(Data excerpts)

══════

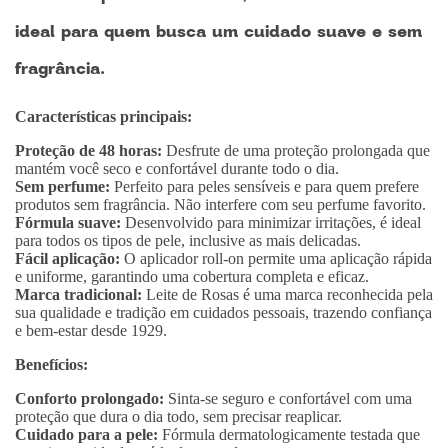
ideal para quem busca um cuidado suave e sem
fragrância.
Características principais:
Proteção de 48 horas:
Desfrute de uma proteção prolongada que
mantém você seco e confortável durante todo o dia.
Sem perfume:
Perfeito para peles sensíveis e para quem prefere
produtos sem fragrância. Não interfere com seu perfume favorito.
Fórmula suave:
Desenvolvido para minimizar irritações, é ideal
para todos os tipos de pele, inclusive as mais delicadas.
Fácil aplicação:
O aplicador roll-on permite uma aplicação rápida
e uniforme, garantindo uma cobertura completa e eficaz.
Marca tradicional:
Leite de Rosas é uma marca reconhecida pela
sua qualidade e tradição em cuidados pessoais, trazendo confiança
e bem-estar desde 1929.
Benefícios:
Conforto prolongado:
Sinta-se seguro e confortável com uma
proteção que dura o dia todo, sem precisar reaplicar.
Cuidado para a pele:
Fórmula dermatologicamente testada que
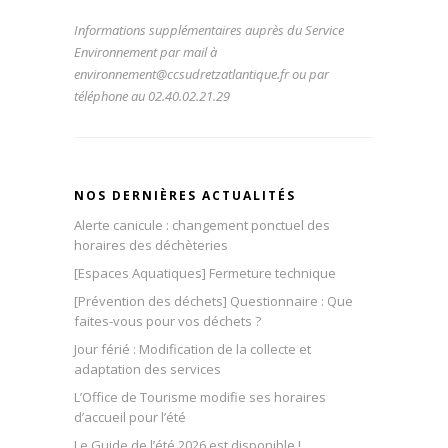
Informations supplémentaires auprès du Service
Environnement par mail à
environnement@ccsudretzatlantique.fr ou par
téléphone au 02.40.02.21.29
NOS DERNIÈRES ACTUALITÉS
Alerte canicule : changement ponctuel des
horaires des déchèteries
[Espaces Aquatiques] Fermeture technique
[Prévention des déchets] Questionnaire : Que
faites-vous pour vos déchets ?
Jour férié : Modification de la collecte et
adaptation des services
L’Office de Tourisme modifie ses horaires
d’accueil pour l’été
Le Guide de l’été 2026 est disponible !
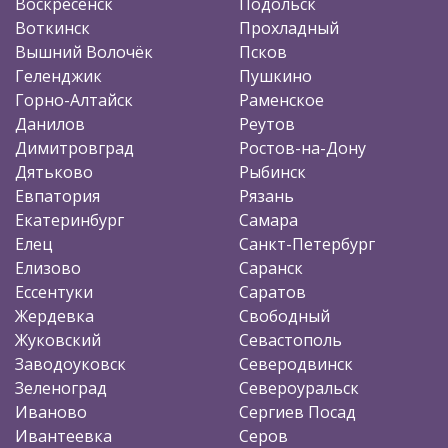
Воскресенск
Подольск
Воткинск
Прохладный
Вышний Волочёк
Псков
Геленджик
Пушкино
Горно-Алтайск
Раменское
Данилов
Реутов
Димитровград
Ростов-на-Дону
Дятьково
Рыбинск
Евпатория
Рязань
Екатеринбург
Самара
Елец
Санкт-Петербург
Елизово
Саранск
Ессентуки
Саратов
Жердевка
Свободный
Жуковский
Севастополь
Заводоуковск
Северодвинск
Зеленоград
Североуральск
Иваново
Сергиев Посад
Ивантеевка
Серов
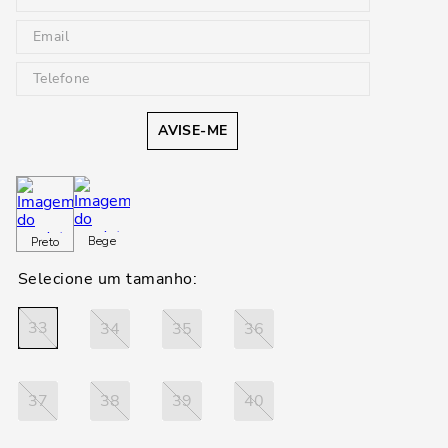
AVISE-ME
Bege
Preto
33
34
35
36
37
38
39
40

══════

- Exercise details -
The answer must be a single number: how many lines of the records contain the string "perfume".

- Answer box -
2